[Extracted page text data]
· · · ·
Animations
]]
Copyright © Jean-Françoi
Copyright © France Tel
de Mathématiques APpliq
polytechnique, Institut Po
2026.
· · · ·
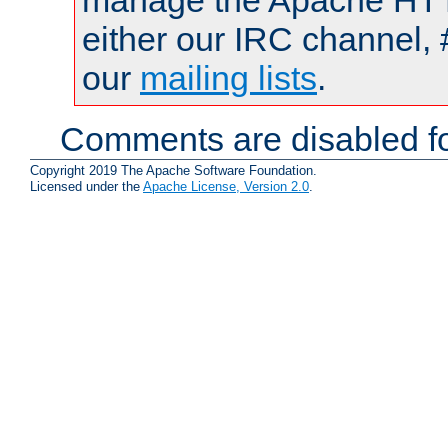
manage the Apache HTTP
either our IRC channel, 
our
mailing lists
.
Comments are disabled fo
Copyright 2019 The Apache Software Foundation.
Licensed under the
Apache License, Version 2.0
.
· · · ·
* [Your objective]
What lines in the records above include the string "Apache"? Copy each one.

* [Answer box]
manage the Apache HTTP
Copyright 2019 The Apache Software Foundation.
Apache License, Version 2.0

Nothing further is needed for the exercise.